Department of Orthopaedic Surgery, University of Pittsburgh School of Medicine, Kaufman Medical Building, Suite 1011, 3941 Fifth Avenue, Pittsburgh, PA 15203, USA; Department of Orthopaedic Surgery, Trauma Surgery, and Sports Medicine, Cologne Merheim Medical Center, Ostmerheimer Str. 200, 51109, Cologne, Germany.
Department of Orthopaedic Surgery, University of Pittsburgh School of Medicine, Kaufman Medical Building, Suite 1011, 3941 Fifth Avenue, Pittsburgh, PA 15203, USA.
Knee. 2020 Dec;27(6):1866-1873. doi: 10.1016/j.knee.2020.07.093. Epub 2020 Nov 14.
Anterior drawer test, Lachman test including evaluation of the endpoint, and pivot shift test have been commonly applied clinically in diagnosing anterior cruciate ligament (ACL) injury but how they function in the appraisal of partial ACL tears is less known. The aims of this study were to examine the diagnostic values of the commonly used knee function tests on patients in detecting ACL injury including partial injury patterns, to assess each of the test's predictive values on the specific ACL injury pattern, and to assess if using multiple tests collectively for the diagnosis of the injury could improve diagnostic accuracy.
We evaluated 36 consecutive patients who underwent ACL single bundle augmentation surgery. Those patients were matched by gender and age to 36 patients with a complete rupture of the ACL. Data was obtained from the patients' records. The rupture pattern was confirmed by arthroscopy. An examination under anesthesia was routinely performed by two surgeons who were blinded to the rupture pattern prior to surgery.

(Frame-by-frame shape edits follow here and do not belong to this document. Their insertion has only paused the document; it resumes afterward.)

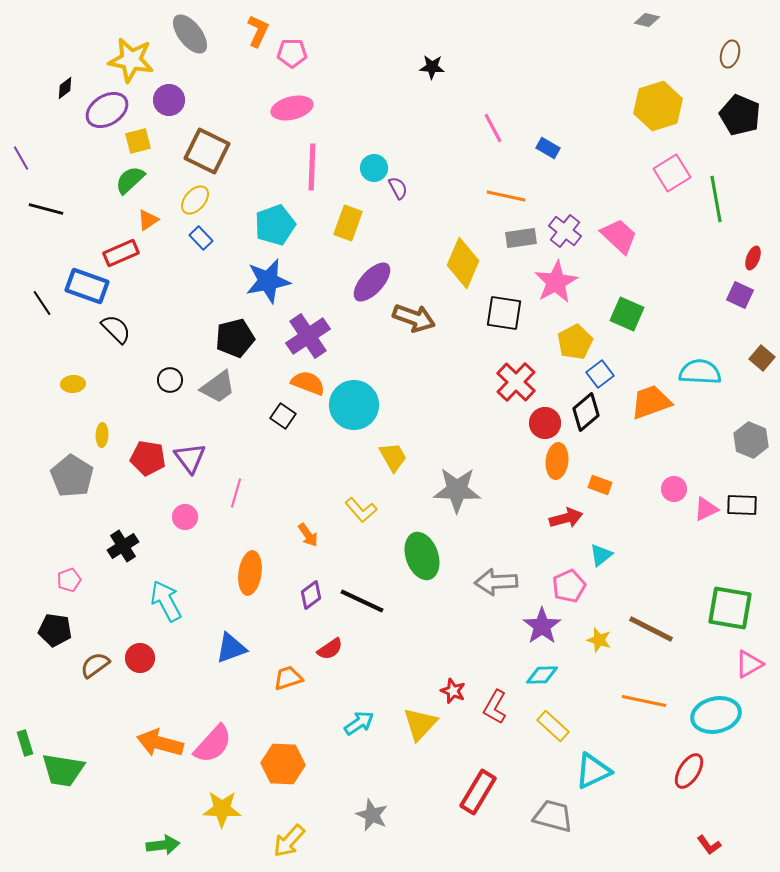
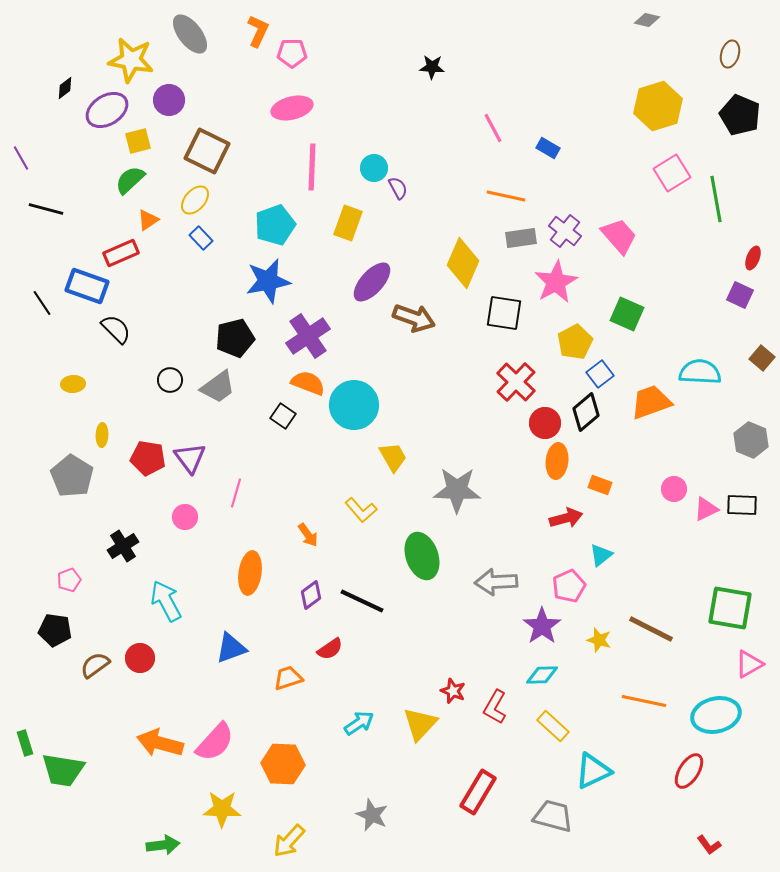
pink trapezoid at (619, 236): rotated 6 degrees clockwise
pink semicircle at (213, 744): moved 2 px right, 2 px up
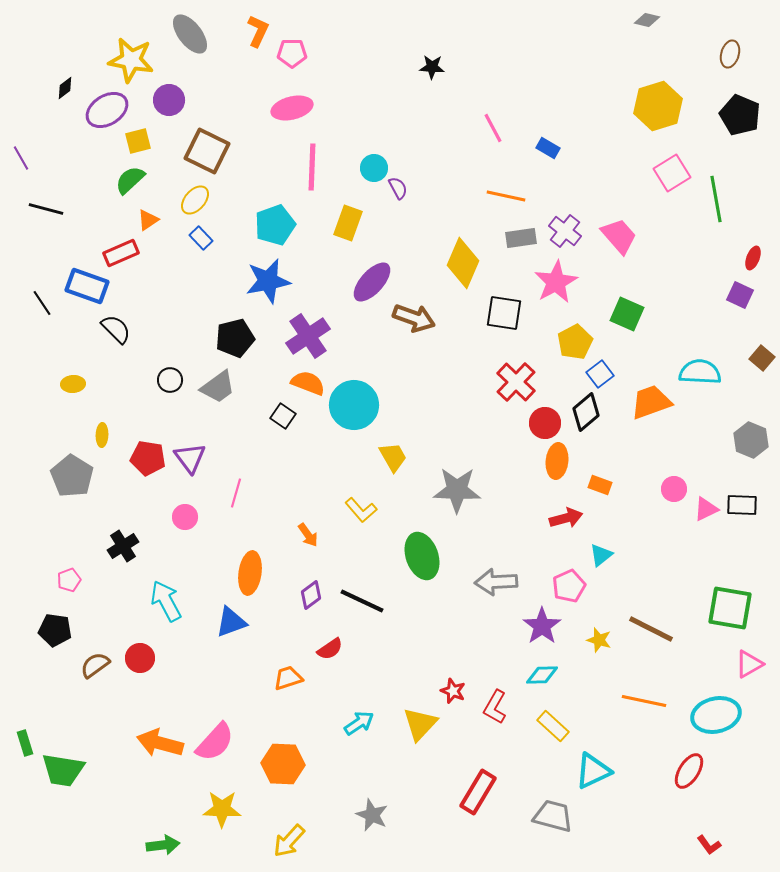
blue triangle at (231, 648): moved 26 px up
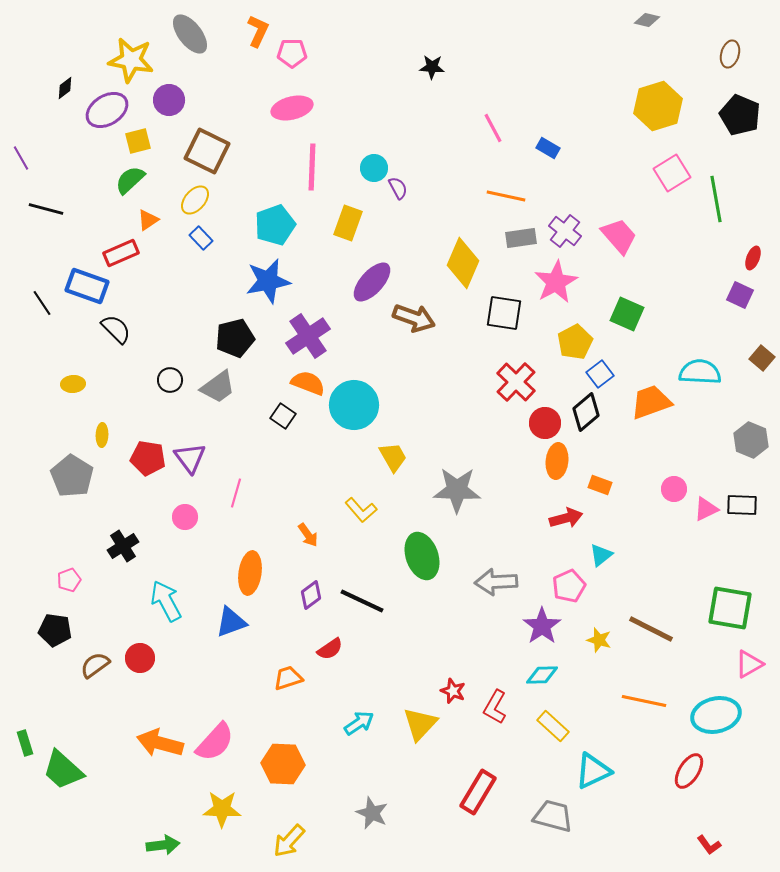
green trapezoid at (63, 770): rotated 33 degrees clockwise
gray star at (372, 815): moved 2 px up
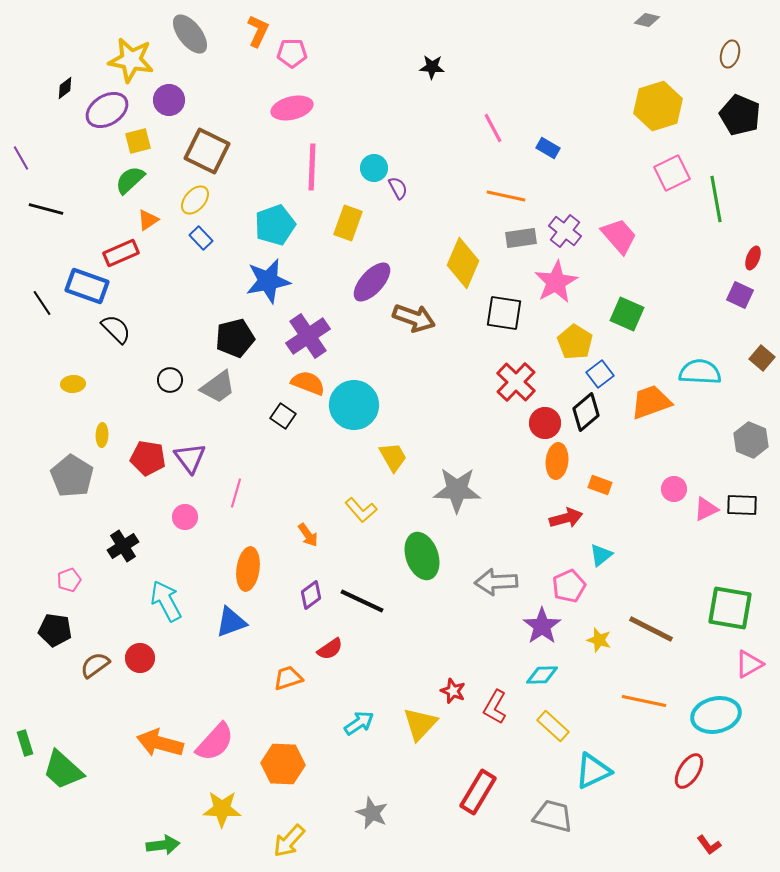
pink square at (672, 173): rotated 6 degrees clockwise
yellow pentagon at (575, 342): rotated 12 degrees counterclockwise
orange ellipse at (250, 573): moved 2 px left, 4 px up
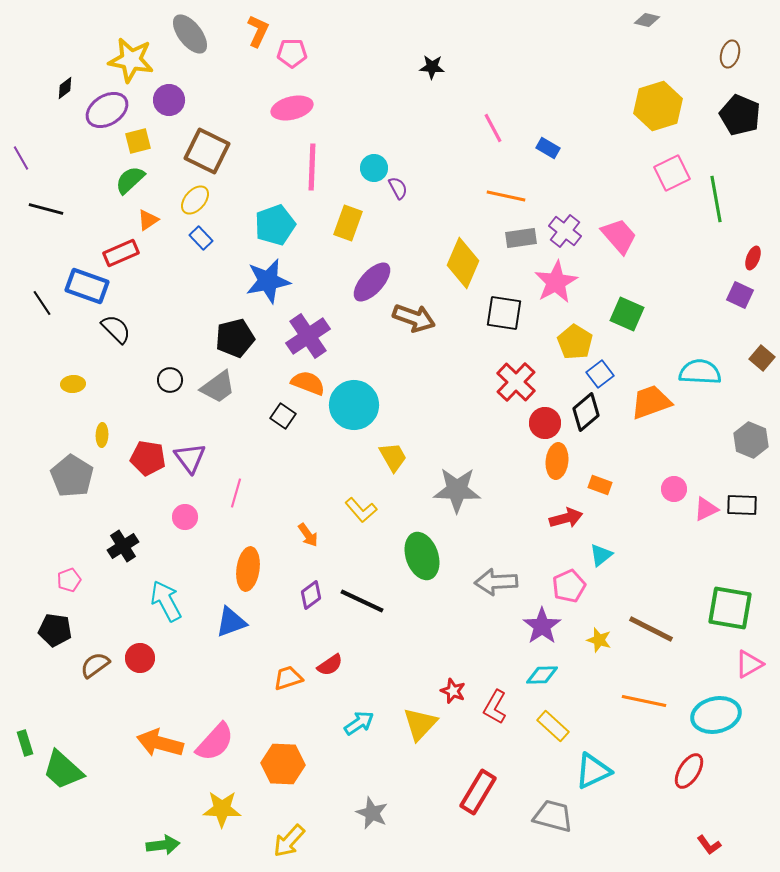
red semicircle at (330, 649): moved 16 px down
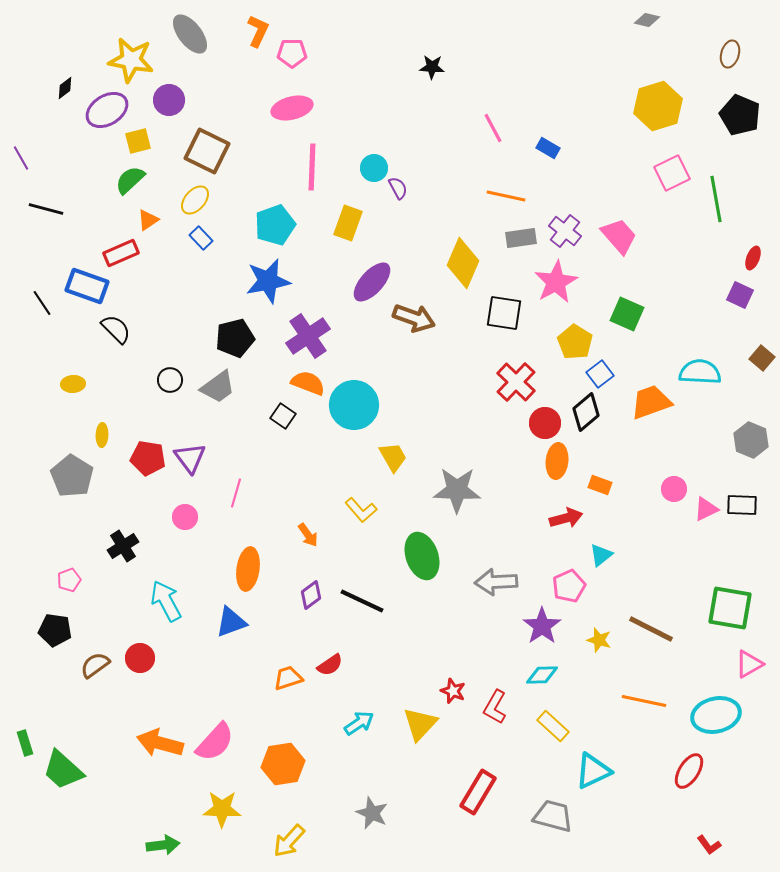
orange hexagon at (283, 764): rotated 12 degrees counterclockwise
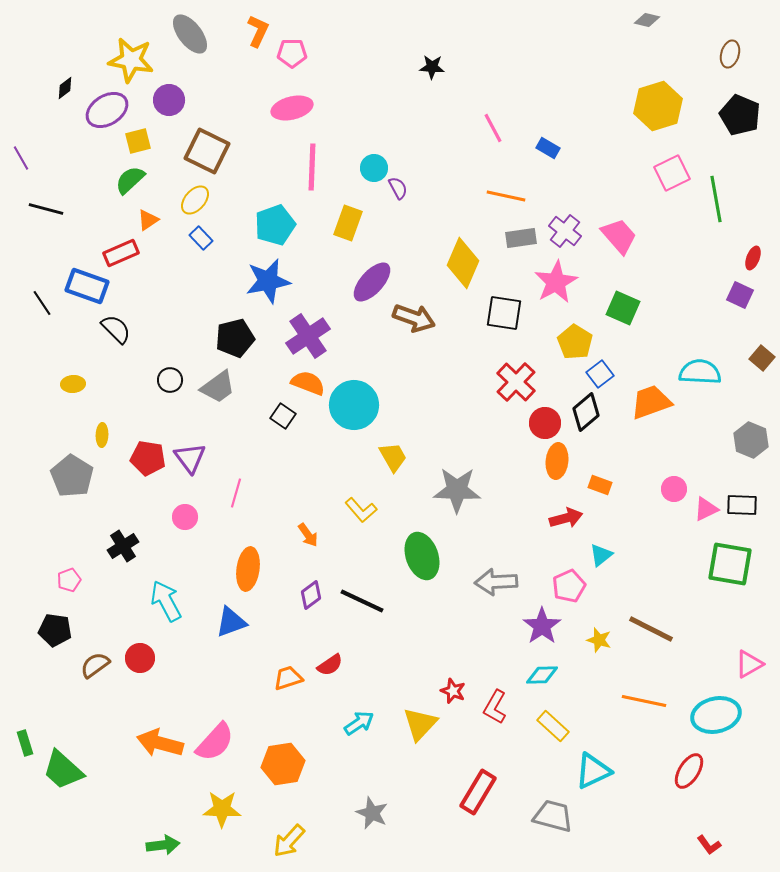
green square at (627, 314): moved 4 px left, 6 px up
green square at (730, 608): moved 44 px up
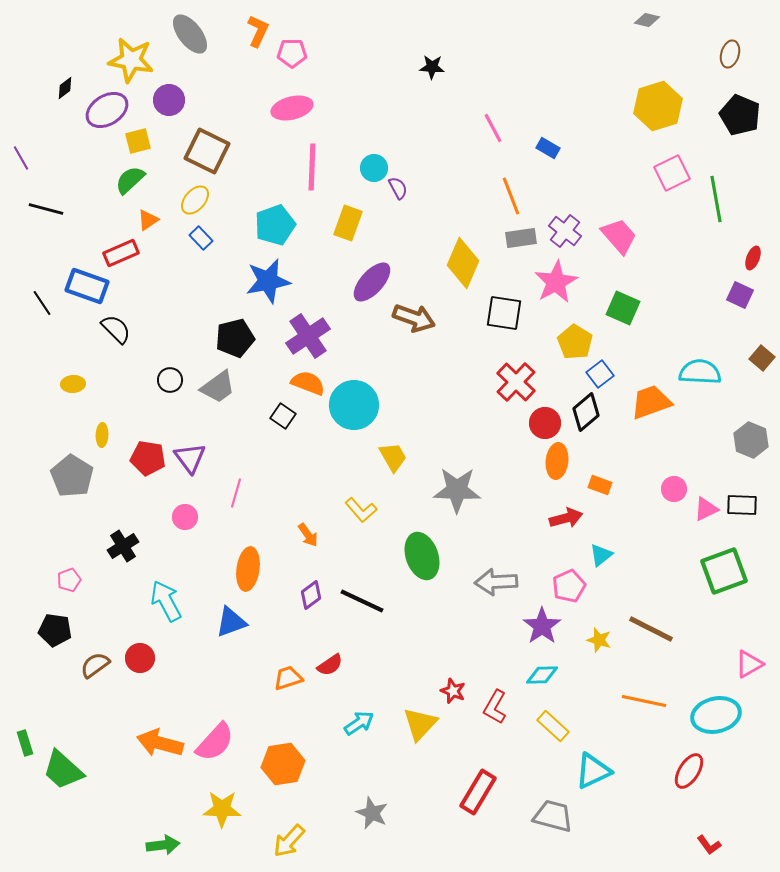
orange line at (506, 196): moved 5 px right; rotated 57 degrees clockwise
green square at (730, 564): moved 6 px left, 7 px down; rotated 30 degrees counterclockwise
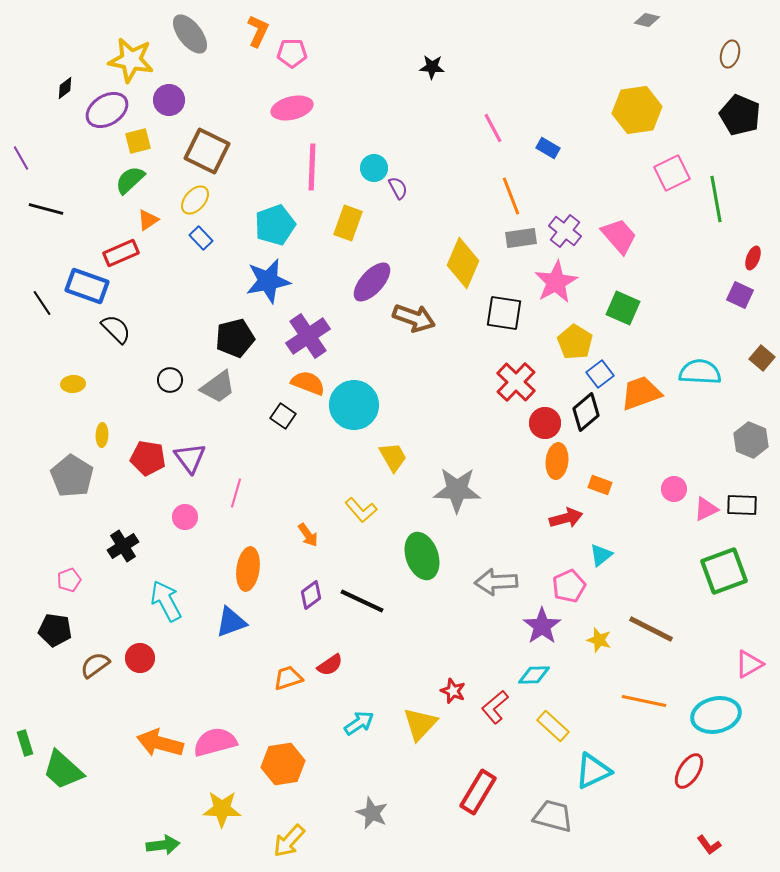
yellow hexagon at (658, 106): moved 21 px left, 4 px down; rotated 9 degrees clockwise
orange trapezoid at (651, 402): moved 10 px left, 9 px up
cyan diamond at (542, 675): moved 8 px left
red L-shape at (495, 707): rotated 20 degrees clockwise
pink semicircle at (215, 742): rotated 147 degrees counterclockwise
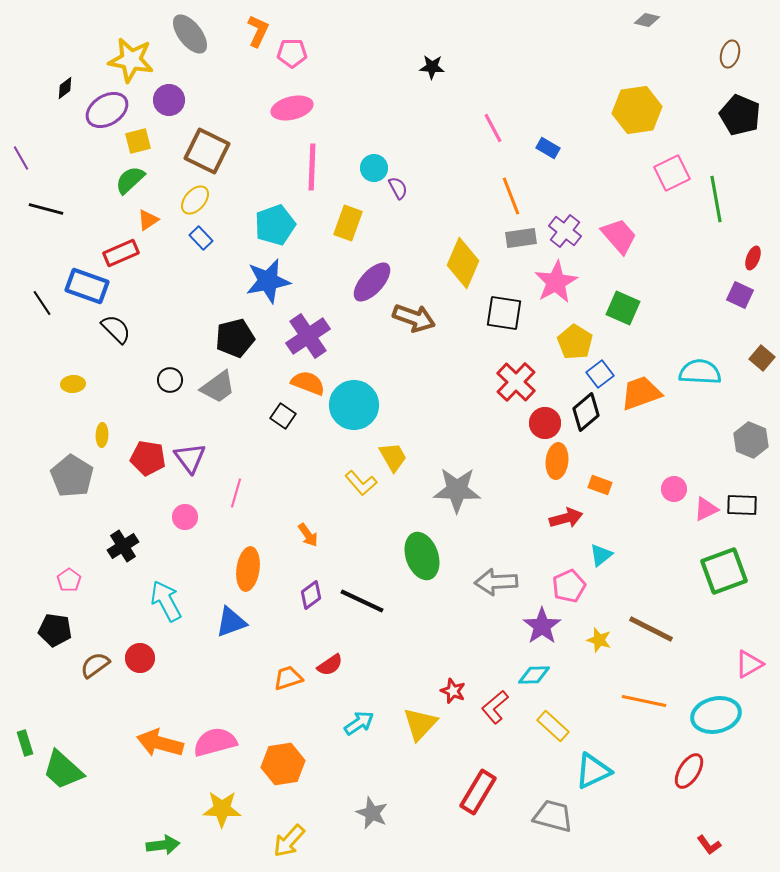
yellow L-shape at (361, 510): moved 27 px up
pink pentagon at (69, 580): rotated 15 degrees counterclockwise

Collectively using both Lachman test and pivot shift test increases ability to distinguish between partial tears and complete ruptures. When comparing partial PL tears and complete ruptures the pivot shift test is more important than the Lachman test. In diagnosing a complete rupture, the evaluation of the endpoint during the Lachman test is more sensitive than the evaluation of the anterior tibial translation during the Lachman test.
Based on the findings of this study, a diagnostic algorithm has been implemented and is presented in this manuscript.

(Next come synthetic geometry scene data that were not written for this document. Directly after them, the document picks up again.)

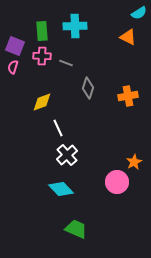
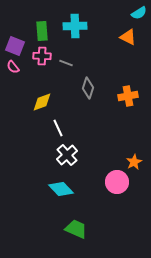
pink semicircle: rotated 56 degrees counterclockwise
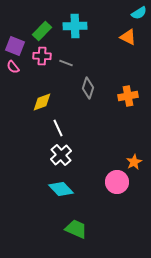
green rectangle: rotated 48 degrees clockwise
white cross: moved 6 px left
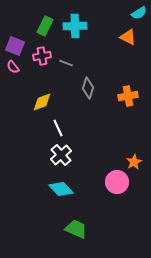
green rectangle: moved 3 px right, 5 px up; rotated 18 degrees counterclockwise
pink cross: rotated 12 degrees counterclockwise
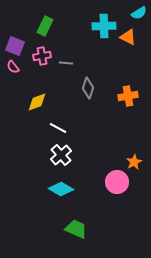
cyan cross: moved 29 px right
gray line: rotated 16 degrees counterclockwise
yellow diamond: moved 5 px left
white line: rotated 36 degrees counterclockwise
cyan diamond: rotated 15 degrees counterclockwise
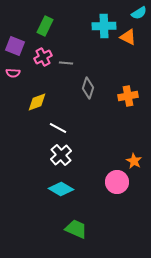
pink cross: moved 1 px right, 1 px down; rotated 18 degrees counterclockwise
pink semicircle: moved 6 px down; rotated 48 degrees counterclockwise
orange star: moved 1 px up; rotated 14 degrees counterclockwise
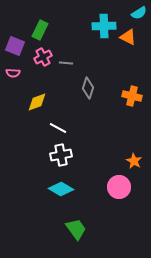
green rectangle: moved 5 px left, 4 px down
orange cross: moved 4 px right; rotated 24 degrees clockwise
white cross: rotated 30 degrees clockwise
pink circle: moved 2 px right, 5 px down
green trapezoid: rotated 30 degrees clockwise
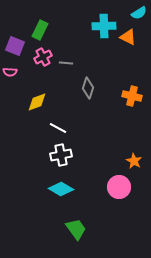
pink semicircle: moved 3 px left, 1 px up
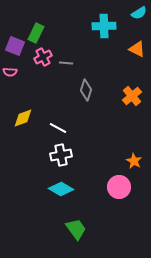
green rectangle: moved 4 px left, 3 px down
orange triangle: moved 9 px right, 12 px down
gray diamond: moved 2 px left, 2 px down
orange cross: rotated 36 degrees clockwise
yellow diamond: moved 14 px left, 16 px down
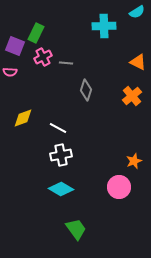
cyan semicircle: moved 2 px left, 1 px up
orange triangle: moved 1 px right, 13 px down
orange star: rotated 21 degrees clockwise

前抽屉试验、包括终点评估的 Lachman 试验和枢轴转移试验已在临床上广泛应用于诊断前交叉韧带(ACL)损伤,但它们在评估部分 ACL 撕裂中的作用知之甚少。本研究的目的是检查临床上常用的膝关节功能检查在检测 ACL 损伤(包括部分损伤模式)中的诊断价值,评估每项检查对特定 ACL 损伤模式的预测价值,并评估是否可以通过联合使用多种检查来提高诊断准确性。
我们评估了 36 例接受 ACL 单束增强手术的连续患者。这些患者按性别和年龄与 36 例 ACL 完全撕裂的患者相匹配。数据来自患者的记录。通过关节镜检查确认撕裂模式。在手术前,由两位对撕裂模式不知情的外科医生对麻醉下的检查进行常规评估。
联合使用 Lachman 试验和枢轴转移试验可提高区分部分撕裂和完全撕裂的能力。当比较部分 PL 撕裂和完全撕裂时,枢轴转移试验比 Lachman 试验更重要。在诊断完全撕裂时,Lachman 试验中终点的评估比 Lachman 试验中胫骨前移位的评估更敏感。
基于本研究的发现,已实施了一种诊断算法,并在本文档中提出。